Top positive review
5.0 out of 5 starsUp-to-date and well-written history
Reviewed in the United States on January 21, 2012
This is the most recent biography of William and Mary and the author, John Van der Kiste, uses the most up-to-date research. The book is well done. It is not only historically precise but highly readable with all historical allusions to people and events explained clearly. The alternation between the lives of these two people, a challenge for a biographer, flows smoothly. While the invasion of William has been called the "Glorious Revolution" since 1689, it was frequently not so very glorious to either William III or Mary II. Van der Kiste does a fine job of showing the many personal and political difficulties that they went through.
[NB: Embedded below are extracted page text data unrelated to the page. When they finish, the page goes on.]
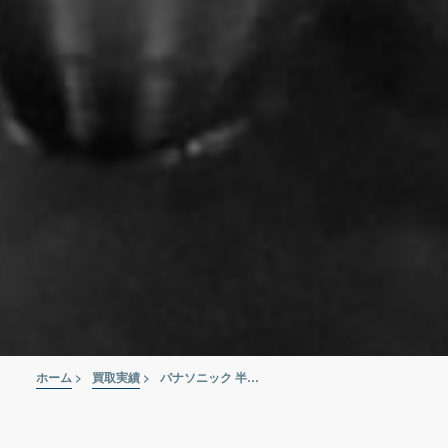
ホーム
>
買取実績
>
パナソニック 半自動溶接機 YD-350GR3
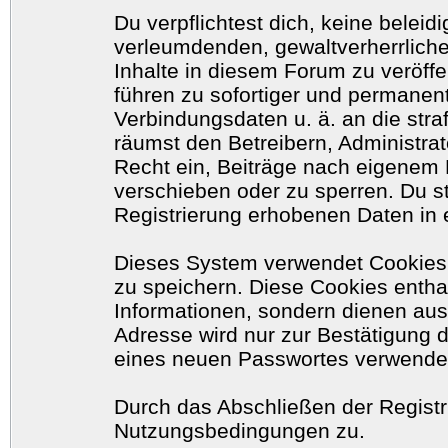
Du verpflichtest dich, keine belei
verleumdenden, gewaltverherrlich
Inhalte in diesem Forum zu veröff
führen zu sofortiger und permanent
Verbindungsdaten u. ä. an die str
räumst den Betreibern, Administr
Recht ein, Beiträge nach eigenem 
verschieben oder zu sperren. Du 
Registrierung erhobenen Daten in 
Dieses System verwendet Cookies
zu speichern. Diese Cookies enth
Informationen, sondern dienen aus
Adresse wird nur zur Bestätigung 
eines neuen Passwortes verwende
Durch das Abschließen der Registr
Nutzungsbedingungen zu.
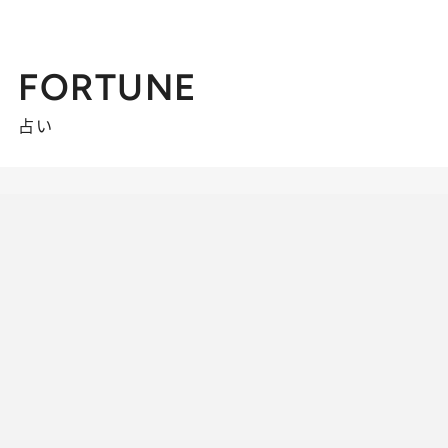
FORTUNE
占い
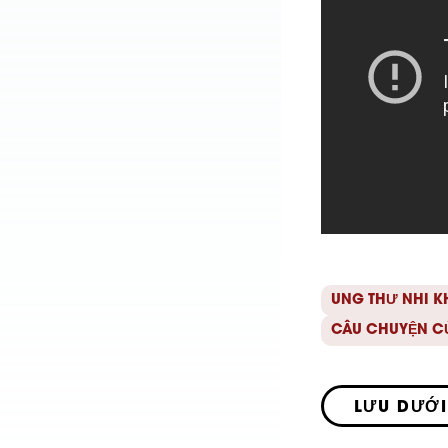
UNG THƯ NHI 
CÂU CHUYỆN C
LƯU DƯỚI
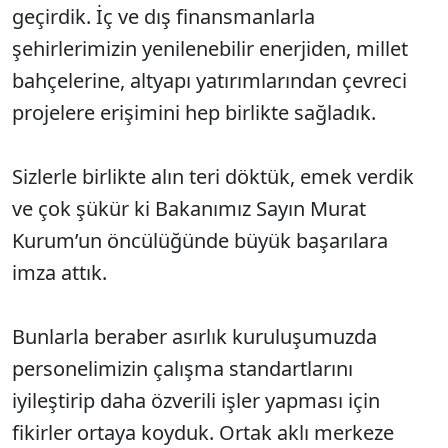
geçirdik. İç ve dış finansmanlarla
şehirlerimizin yenilenebilir enerjiden, millet
bahçelerine, altyapı yatırımlarından çevreci
projelere erişimini hep birlikte sağladık.
Sizlerle birlikte alın teri döktük, emek verdik
ve çok şükür ki Bakanımız Sayın Murat
Kurum’un öncülüğünde büyük başarılara
imza attık.
Bunlarla beraber asırlık kuruluşumuzda
personelimizin çalışma standartlarını
iyileştirip daha özverili işler yapması için
fikirler ortaya koyduk. Ortak aklı merkeze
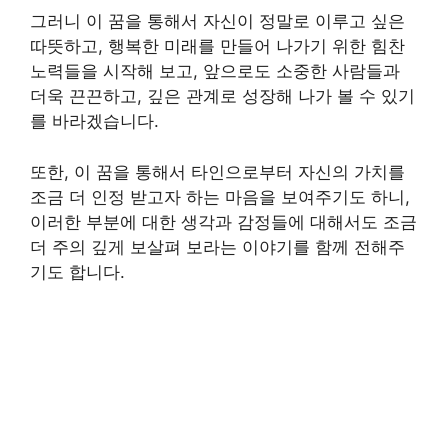
그러니 이 꿈을 통해서 자신이 정말로 이루고 싶은
따뜻하고, 행복한 미래를 만들어 나가기 위한 힘찬
노력들을 시작해 보고, 앞으로도 소중한 사람들과
더욱 끈끈하고, 깊은 관계로 성장해 나가 볼 수 있기
를 바라겠습니다.
또한, 이 꿈을 통해서 타인으로부터 자신의 가치를
조금 더 인정 받고자 하는 마음을 보여주기도 하니,
이러한 부분에 대한 생각과 감정들에 대해서도 조금
더 주의 깊게 보살펴 보라는 이야기를 함께 전해주
기도 합니다.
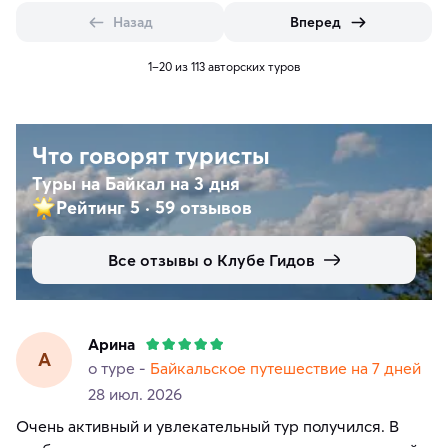
Назад
Вперед
1–20 из 113 авторских туров
Что говорят туристы
Туры на Байкал на 3 дня
Рейтинг 5
·
59 отзывов
Все отзывы о Клубе Гидов
Арина
А
о туре -
Байкальское путешествие на 7 дней
28 июл. 2026
Очень активный и увлекательный тур получился. В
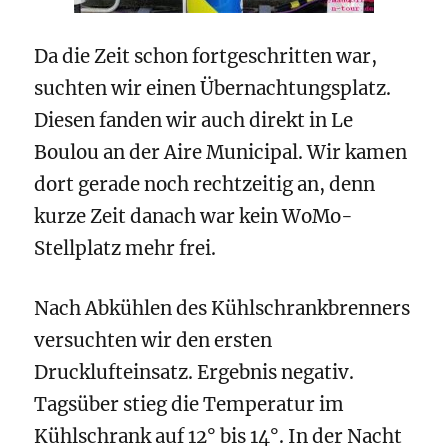
Da die Zeit schon fortgeschritten war,
suchten wir einen Übernachtungsplatz.
Diesen fanden wir auch direkt in Le
Boulou an der Aire Municipal. Wir kamen
dort gerade noch rechtzeitig an, denn
kurze Zeit danach war kein WoMo-
Stellplatz mehr frei.
Nach Abkühlen des Kühlschrankbrenners
versuchten wir den ersten
Drucklufteinsatz. Ergebnis negativ.
Tagsüber stieg die Temperatur im
Kühlschrank auf 12° bis 14°. In der Nacht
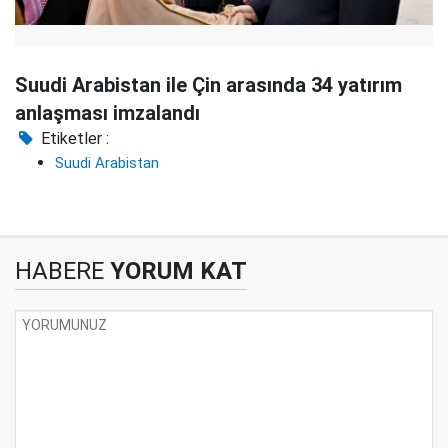
Suudi Arabistan ile Çin arasında 34 yatırım
anlaşması imzalandı
Etiketler :
Suudi Arabistan
HABERE
YORUM KAT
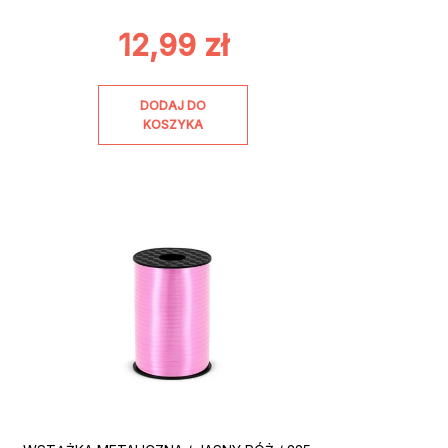
12,99
zł
DODAJ DO
KOSZYKA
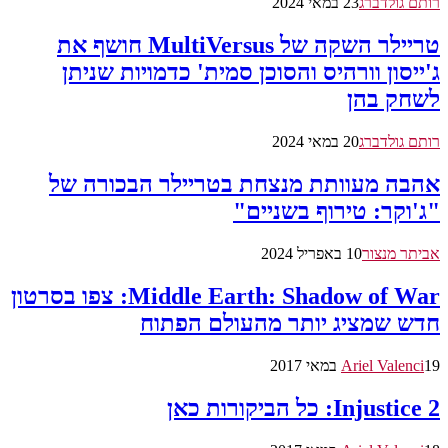
רותם גולדברג
23 במאי 2024
טריילר השקה של MultiVersus חושף את
ג'ייסון וורהיס והסוכן סמית' כדמויות שניתן
לשחק בהן
רותם גולדברג
20 במאי 2024
אהבה מעוותת מנצחת בטריילר הבכורה של
"ג'וקר: טירוף בשניים"
אביתר מנצור
10 באפריל 2024
Middle Earth: Shadow of War: צפו בסרטון
חדש שמציג יותר מהעולם הפתוח
19 במאי 2017
Ariel Valenci
Injustice 2: כל הביקורות כאן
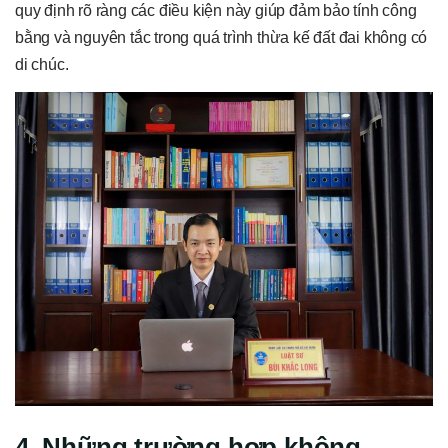
quy định rõ ràng các điều kiện này giúp đảm bảo tính công
bằng và nguyên tắc trong quá trình thừa kế đất đai không có
di chúc.
4. Những trường hợp không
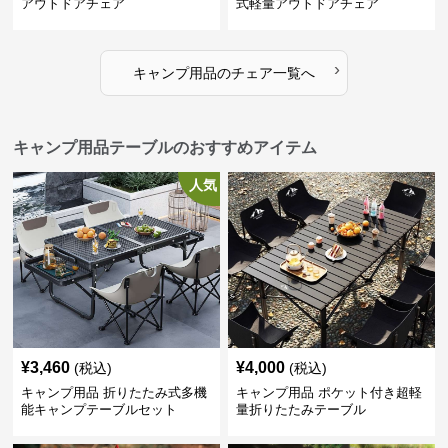
アウトドアチェア
式軽量アウトドアチェア
›
キャンプ用品
の
チェア
一覧へ
キャンプ用品テーブルのおすすめアイテム
人気
¥
3,460
¥
4,000
(税込)
(税込)
キャンプ用品 折りたたみ式多機
キャンプ用品 ポケット付き超軽
能キャンプテーブルセット
量折りたたみテーブル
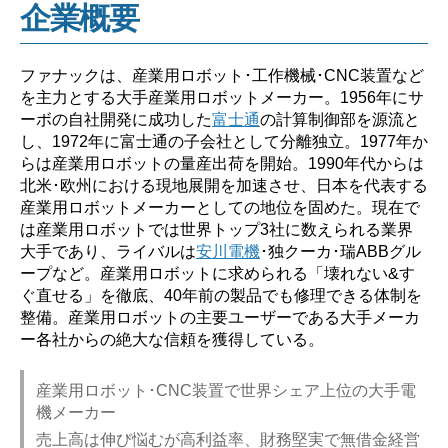
企業概要
い？】”
ファナックは、産業用ロボット･工作機械･CNC装置など
を主力とする大手産業用ロボットメーカー。1956年にサ
ーボの自社開発に成功した
富士通
の計算制御部を源流と
し、1972年に富士通の子会社として分離独立。1977年か
らは産業用ロボットの量産出荷を開始。1990年代からは
北米･欧州における現地展開を加速させ、日本を代表する
産業用ロボットメーカーとしての地位を固めた。現在で
は産業用ロボットでは世界トップ3社に数えられる業界
大手であり、ライバルは
安川電機
･独クーカ･瑞ABBグル
ープなど。産業用ロボットに求められる「壊れない&す
ぐ直せる」を徹底、40年前の製品でも修理できる体制を
整備。産業用ロボットの主要ユーザーである大手メーカ
ー各社からの絶大な信頼を獲得している。
産業用ロボット･CNC装置で世界シェア上位の大手電
機メーカー
売上高は伸び悩むが高利益率、財務堅実で無借金経営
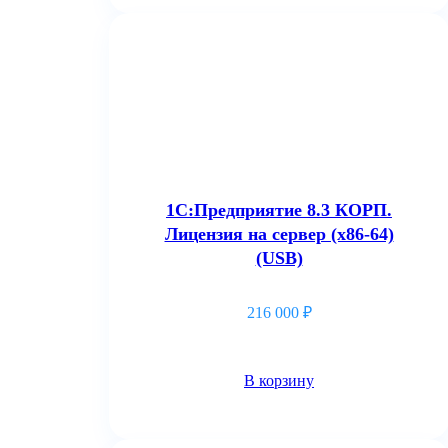
1С:Предприятие 8.3 КОРП.
Лицензия на сервер (x86-64)
(USB)
216 000
₽
В корзину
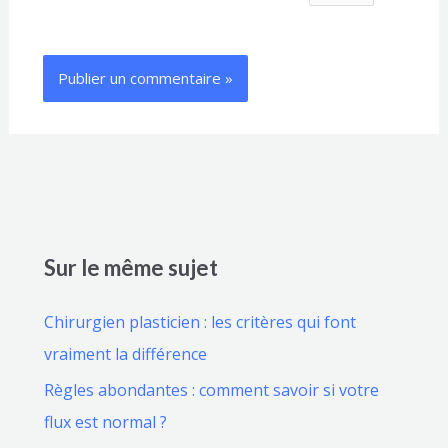
Sur le même sujet
Chirurgien plasticien : les critères qui font
vraiment la différence
Règles abondantes : comment savoir si votre
flux est normal ?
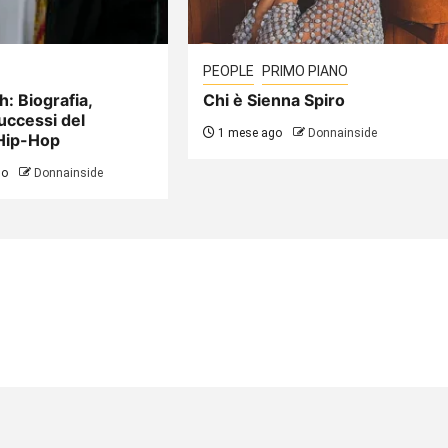
PEOPLE
PRIMO PIANO
h: Biografia,
Chi è Sienna Spiro
uccessi del
1 mese ago
Donnainside
Hip-Hop
go
Donnainside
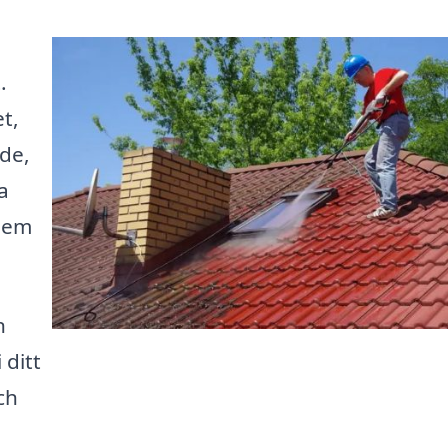
.
t,
nde,
a
blem
n
 ditt
ch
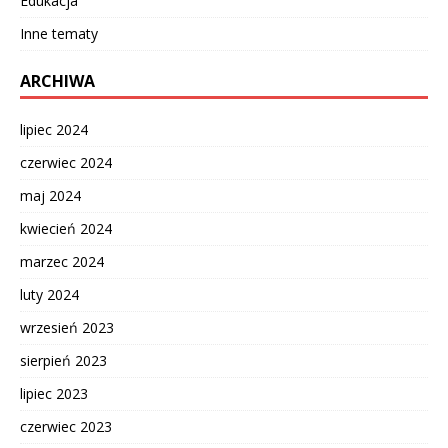
Edukacja
Inne tematy
ARCHIWA
lipiec 2024
czerwiec 2024
maj 2024
kwiecień 2024
marzec 2024
luty 2024
wrzesień 2023
sierpień 2023
lipiec 2023
czerwiec 2023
Mary had a terrible conflict throughout her life between loyalty to her husband and to her father, the exiled James II. She was often lonely and a rift developed with her sister Anne that never healed. She always chose her husband over her father but her letters show a deep personal struggle. Her intelligence and graciousness were central to making the revolution ultimately acceptable to the English people. William was greeted joyously by the people but, as so often happened, the honeymoon with Parliament and popular opinion did not last long. Throughout his reign William consistently gave in to Parliament's demands. One reason was an understanding that was there from the beginning of his reign; another was that many of his interests (and deep personal roots and loves) were in the United Provinces and his beloved Orange and he had an abiding desire to protect his homeland from Louis XIV; and, in the last third of his reign, a third reason was just weariness of mind and health. For all the reasons Van der Kiste so well explains, the result was a different kind of England after William than before. The reign of William and Mary is the beginning of true Parliamentary leadership in England and the book is excellent in tracing that development through the lives of these two rulers. Both in England and America, events during the reign of William and Mary lie at the heart of our political processes .
This is an important book about a critical period in English history. The author does a fluent and historically accurate job of explaining both the personal and political issues at stake. It is a book that does both William and Mary justice.